Most wonderfully of all, the modem installation worked flawlessly, without any 14-hour conversations with ISP scripted drones who are programmed to say things like ‘Is your computer switched on?’, and seem to know virtually nothing about computers. (Seriously, I once talked to one who had to put me on hold to consult with a colleague when I confused him by using the word ‘driver’.) Anyway, this time it worked fine, and I was online within seconds of nervously clicking on setup. (And while we’re on the subject, is it just me, or is the likelihood of whether installing a modem will work or not entirely random? Sometimes I believe there’s a secret Microsoft networking manual somewhere that includes instructions like ‘First walk widdershins around your PC thrice at midnight on the eve of the Hunter’s Moon, then sacrifice a goat of two-summer’s growth, before anointing your modem with its innermost heart’s-blood’.)

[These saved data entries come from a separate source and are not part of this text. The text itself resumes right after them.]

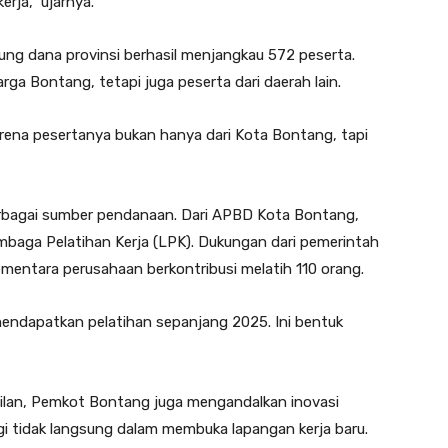
rja,” ujarnya.
ung dana provinsi berhasil menjangkau 572 peserta.
arga Bontang, tetapi juga peserta dari daerah lain.
karena pesertanya bukan hanya dari Kota Bontang, tapi
 berbagai sumber pendanaan. Dari APBD Kota Bontang,
embaga Pelatihan Kerja (LPK). Dukungan dari pemerintah
mentara perusahaan berkontribusi melatih 110 orang.
mendapatkan pelatihan sepanjang 2025. Ini bentuk
ilan, Pemkot Bontang juga mengandalkan inovasi
egi tidak langsung dalam membuka lapangan kerja baru.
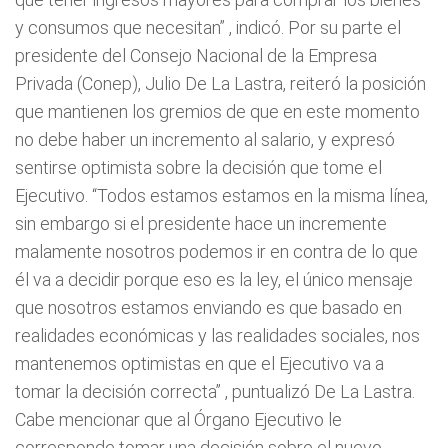
y consumos que necesitan”
, indicó. Por su parte el
presidente del Consejo Nacional de la Empresa
Privada (Conep), Julio De La Lastra, reiteró la posición
que mantienen los gremios de que en este momento
no debe haber un incremento al salario, y expresó
sentirse optimista sobre la decisión que tome el
Ejecutivo.
“Todos estamos estamos en la misma línea,
sin embargo si el presidente hace un incremente
malamente nosotros podemos ir en contra de lo que
él va a decidir porque eso es la ley, el único mensaje
que nosotros estamos enviando es que basado en
realidades económicas y las realidades sociales, nos
mantenemos optimistas en que el Ejecutivo va a
tomar la decisión correcta”
, puntualizó De La Lastra.
Cabe mencionar que al Órgano Ejecutivo le
corresponde tomar una decisión sobre el nuevo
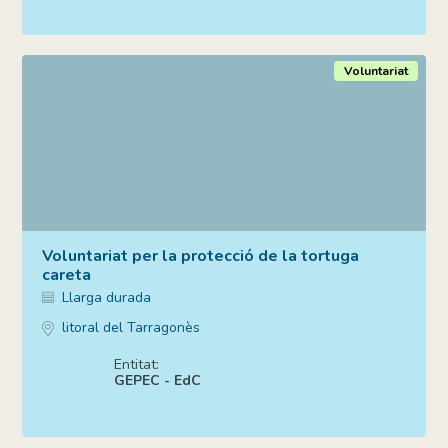
Voluntariat
Voluntariat per la protecció de la tortuga
careta
Llarga durada
litoral del Tarragonès
Entitat:
GEPEC - EdC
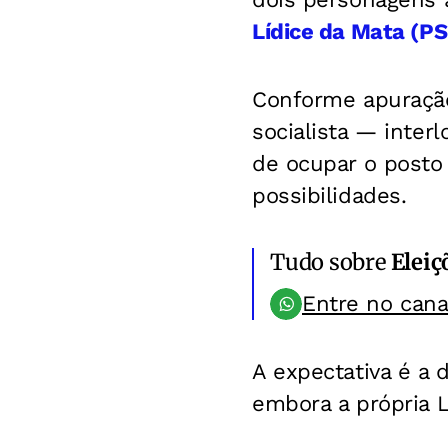
Lídice da Mata (P
Conforme apuraç
socialista — inte
de ocupar o post
possibilidades.
Tudo sobre
Eleiç
Entre no can
A expectativa é a 
embora a própria L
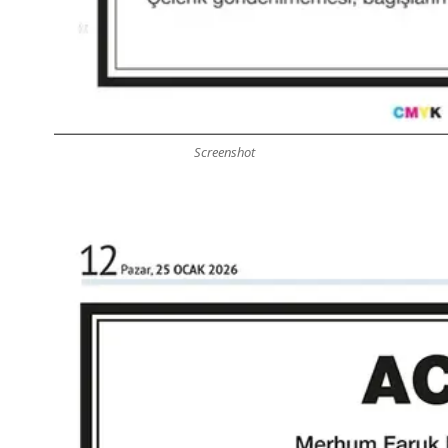
Screenshot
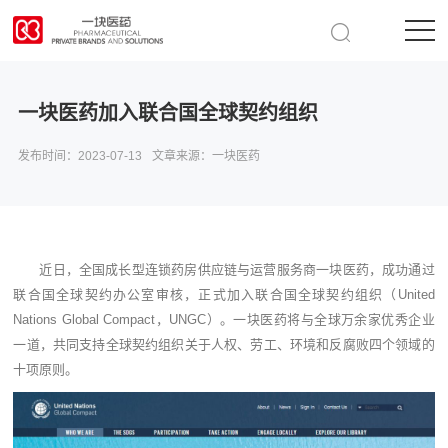
一块医药加入联合国全球契约组织
发布时间：
2023-07-13
文章来源：
一块医药
近日，全国成长型连锁药房供应链与运营服务商一块医药，成功通过
联合国全球契约办公室审核，正式加入联合国全球契约组织（United
Nations Global Compact，UNGC）。一块医药将与全球万余家优秀企业
一道，共同支持全球契约组织关于人权、劳工、环境和反腐败四个领域的
十项原则。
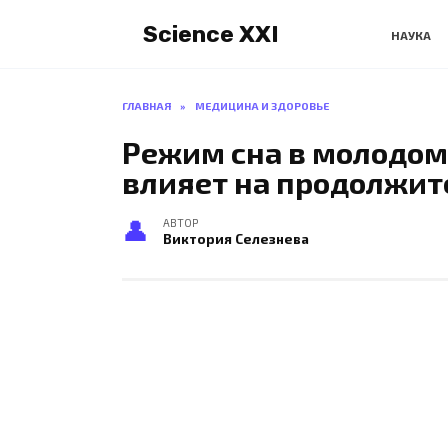
Перейти
Science XXI
к
НАУКА
содержанию
ГЛАВНАЯ
»
МЕДИЦИНА И ЗДОРОВЬЕ
Режим сна в молодом
влияет на продолжит
АВТОР
Виктория Селезнева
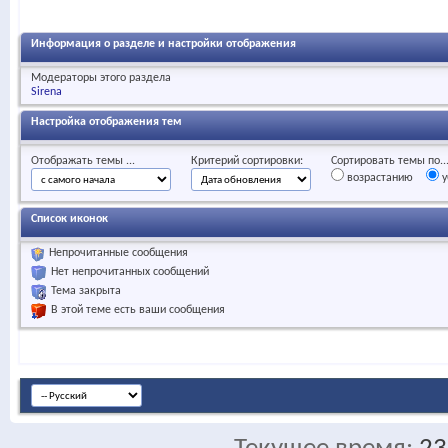
Информация о разделе и настройки отображения
Модераторы этого раздела
Sirena
Настройка отображения тем
Отображать темы ...
Критерий сортировки:
Сортировать темы по..
возрастанию
у
Список иконок
Непрочитанные сообщения
Нет непрочитанных сообщений
Тема закрыта
В этой теме есть ваши сообщения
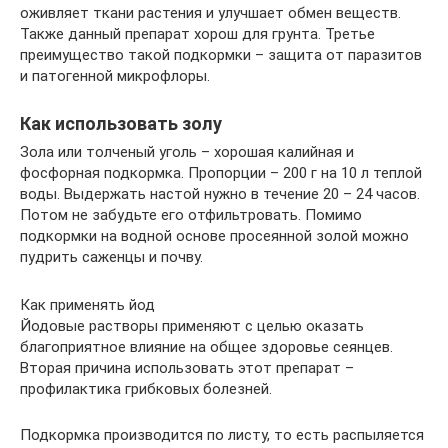
оживляет ткани растения и улучшает обмен веществ.
Также данный препарат хорош для грунта. Третье
преимущество такой подкормки – защита от паразитов
и патогенной микрофлоры.
Как использовать золу
Зола или толченый уголь – хорошая калийная и
фосфорная подкормка. Пропорции – 200 г на 10 л теплой
воды. Выдержать настой нужно в течение 20 – 24 часов.
Потом не забудьте его отфильтровать. Помимо
подкормки на водной основе просеянной золой можно
пудрить саженцы и почву.
Как применять йод
Йодовые растворы применяют с целью оказать
благоприятное влияние на общее здоровье сеянцев.
Вторая причина использовать этот препарат –
профилактика грибковых болезней.
Подкормка производится по листу, то есть распыляется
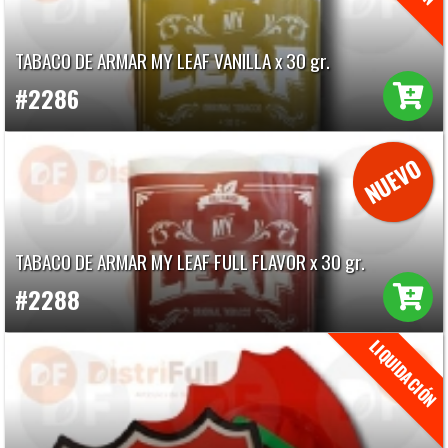
TABACO DE ARMAR MY LEAF VANILLA x 30 gr.
#2286
TABACO DE ARMAR MY LEAF FULL FLAVOR x 30 gr.
#2288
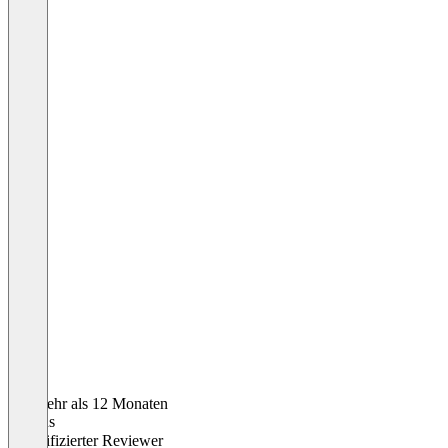
Vor mehr als 12 Monaten
Marcus
Verifizierter Reviewer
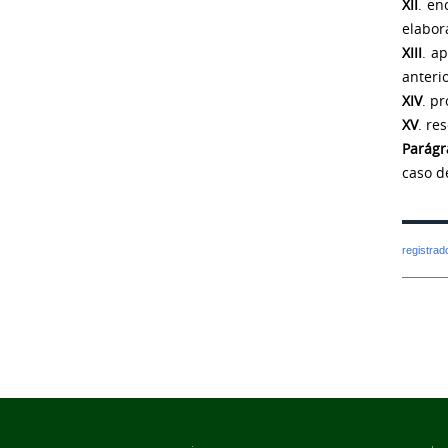
XII
. en
elabor
XIII
. a
anterio
XIV
. p
XV
. re
Parágr
caso d
registra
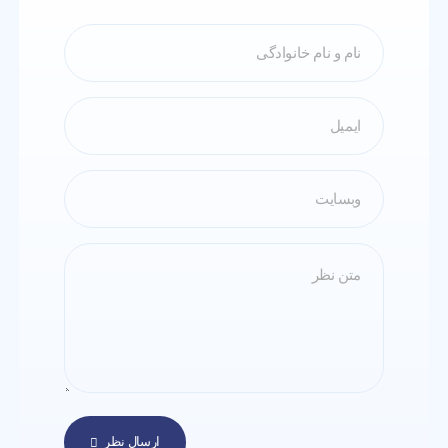
ارسال نظر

Anyway, all in all, I’ve been pretty lucky. The virus wasn’t particularly serious – it didn’t eat my data, it didn’t scramble the firmware on my hard drives, it didn’t write itself into the BIOS and start doing unspeakable things there (although I did have a nasty moment when the system clock seemed to have gone haywire, but it turned out that was because it had changed my location settings in Windows – part of the ‘make the virus obvious’ campaign, I assume). In fact, in some ways it was almost a good thing – my Windows installation had been getting increasingly unstable, and I’d been putting off the reinstall for ages because of my, as it turns out, groundless fear of the modem issue.

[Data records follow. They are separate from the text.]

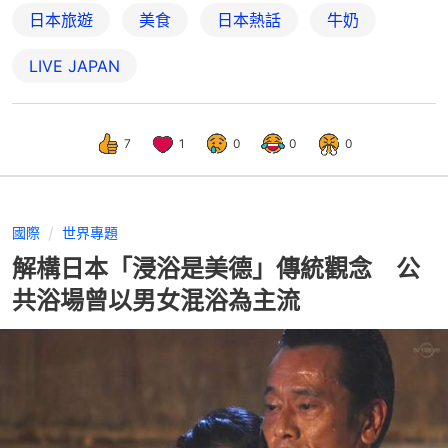
日本旅遊
美食
日本熱話
牛奶
LIVE JAPAN
7
1
0
0
0
國際
世界專題
解構日本「浸浴是美德」傳統觀念 公
共浴場曾以男女混浴為主流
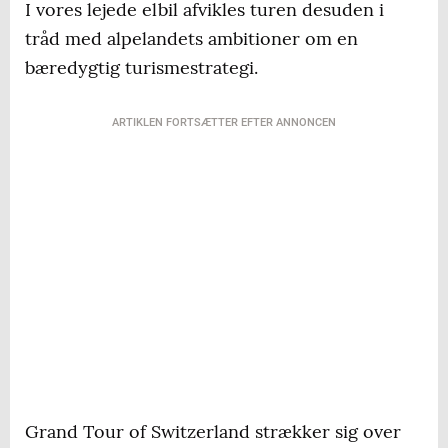
I vores lejede elbil afvikles turen desuden i
tråd med alpelandets ambitioner om en
bæredygtig turismestrategi.
ARTIKLEN FORTSÆTTER EFTER ANNONCEN
Grand Tour of Switzerland strækker sig over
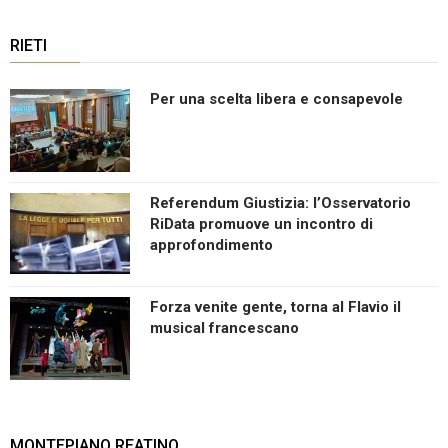
RIETI
Per una scelta libera e consapevole
Referendum Giustizia: l’Osservatorio
RiData promuove un incontro di
approfondimento
Forza venite gente, torna al Flavio il
musical francescano
MONTEPIANO REATINO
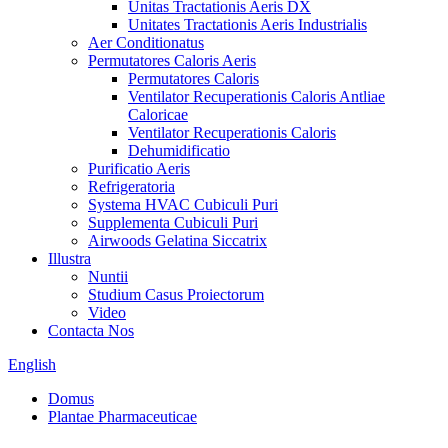
Unitas Tractationis Aeris DX
Unitates Tractationis Aeris Industrialis
Aer Conditionatus
Permutatores Caloris Aeris
Permutatores Caloris
Ventilator Recuperationis Caloris Antliae
Caloricae
Ventilator Recuperationis Caloris
Dehumidificatio
Purificatio Aeris
Refrigeratoria
Systema HVAC Cubiculi Puri
Supplementa Cubiculi Puri
Airwoods Gelatina Siccatrix
Illustra
Nuntii
Studium Casus Proiectorum
Video
Contacta Nos
English
Domus
Plantae Pharmaceuticae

At the end of the lengthy installation and configuration process, I did download and install a freeware bulk image grabber, and, you know what? It was rubbish. For a start, it was too big to display properly on my steam-powered (800 x 600) monitor (and the ‘Restore Down’ button was greyed out, naturally), and it also failed to detect any pictures when I gave it the URL for a gallery of pics. It could see a picture if I typed in the URL of each image individually, but that made it actually less efficient than the old right click –> Save as… method. I uninstalled it pretty much immediately. And so, after all that fuss and palaver, I’m back to manually downloading my internet pictures. There’s probably some kind of a moral there.